Heliyon (Sep 2024)
Development and validation of machine learning-based prediction model for severe pneumonia: A multicenter cohort study
Abstract
Severe pneumonia (SP) is a prevalent respiratory ailment characterized by high mortality and poor prognosis. Current scoring systems for pneumonia are not only time-consuming but also exhibit limitations in early SP prediction. To address this gap, this study aimed to develop a machine-learning model using inflammatory markers from peripheral blood for early prediction of SP. A total of 204 pneumonia patients from seven medical centers were studied, with 143 (68 SP cases) in the training cohort and 61 (32 SP cases) in the test cohort. Clinical characteristics and laboratory test results were collected at diagnosis. Various models including Logistic Regression, Random Forest, Naïve Bayes, XGBoost, Support Vector Machine, and Decision Tree were built and evaluated.
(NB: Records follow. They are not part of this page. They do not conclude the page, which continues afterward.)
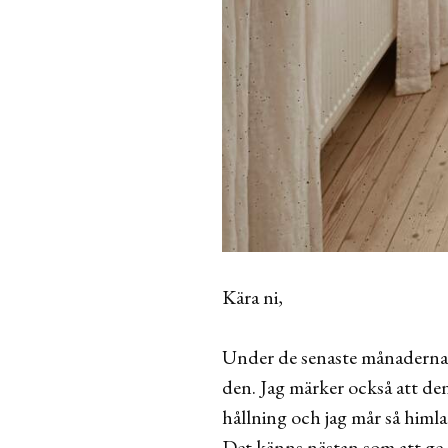
Kära ni,
Under de senaste månaderna h
den. Jag märker också att den
hållning och jag mår så himla
Det känns nästan som att ge 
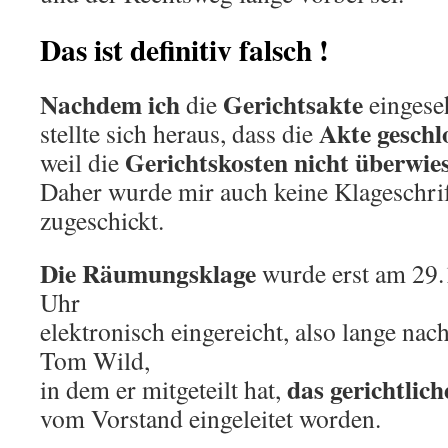
Das ist definitiv falsch !
Nachdem ich
Gerichtsakte
die
eingese
Akte geschl
stellte sich heraus, dass die
Gerichtskosten nicht überwie
weil die
Daher wurde mir auch keine Klageschri
zugeschickt.
Die Räumungsklage
wurde erst am 29
Uhr
elektronisch eingereicht, also lange na
Tom Wild,
das gerichtlic
in dem er mitgeteilt hat,
vom Vorstand eingeleitet worden.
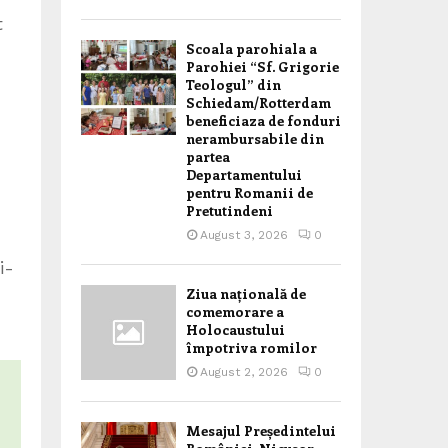
t
Scoala parohiala a
Parohiei “Sf. Grigorie
Teologul” din
Schiedam/Rotterdam
beneficiaza de fonduri
nerambursabile din
partea
Departamentului
pentru Romanii de
Pretutindeni
August 3, 2026
0
i-
Ziua națională de
comemorare a
Holocaustului
împotriva romilor
August 2, 2026
0
Mesajul Președintelui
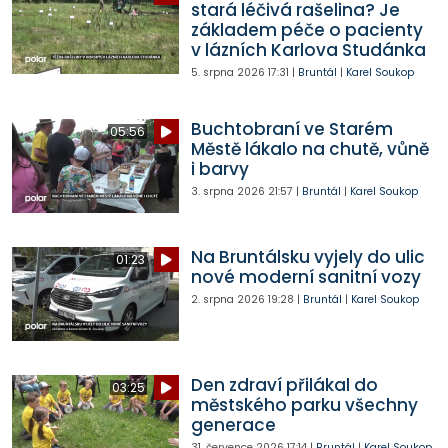
stará léčivá rašelina? Je
základem péče o pacienty
v lázních Karlova Studánka
5. srpna 2026
17:31
|
Bruntál
|
Karel Soukop
Buchtobraní ve Starém
05:56
Městě lákalo na chutě, vůně
i barvy
3. srpna 2026
21:57
|
Bruntál
|
Karel Soukop
Na Bruntálsku vyjely do ulic
01:23
nové moderní sanitní vozy
2. srpna 2026
19:28
|
Bruntál
|
Karel Soukop
Den zdraví přilákal do
03:25
městského parku všechny
generace
31. července 2026
17:14
|
Bruntál
|
Karel Soukop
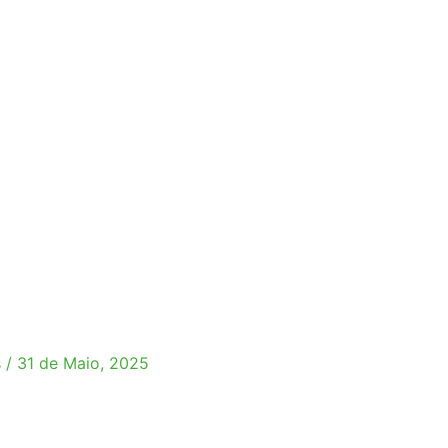
s
/
31 de Maio, 2025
Seven predictors—age, sex, WBC count, T-lymphocyte count, NLR, CRP, TNF-α, IL-4/IFN-γ ratio, IL-6/IL-10 ratio—were selected through LASSO regression and clinical insight. The XGBoost model, exhibiting best performance, achieved an AUC of 0.901 (95 % CI: 0.827 to 0.985) in the test cohort, with an accuracy of 0.803, sensitivity of 0.844, specificity of 0.759, and F1_score of 0.818. Indeed, SHAP analysis emphasized the significance of elevated WBC counts, older age, and elevated CRP as the top predictors. The use of inflammatory biomarkers in this concise predictive model shows significant potential for the rapid assessment of SP risk, thereby facilitating timely preventive interventions.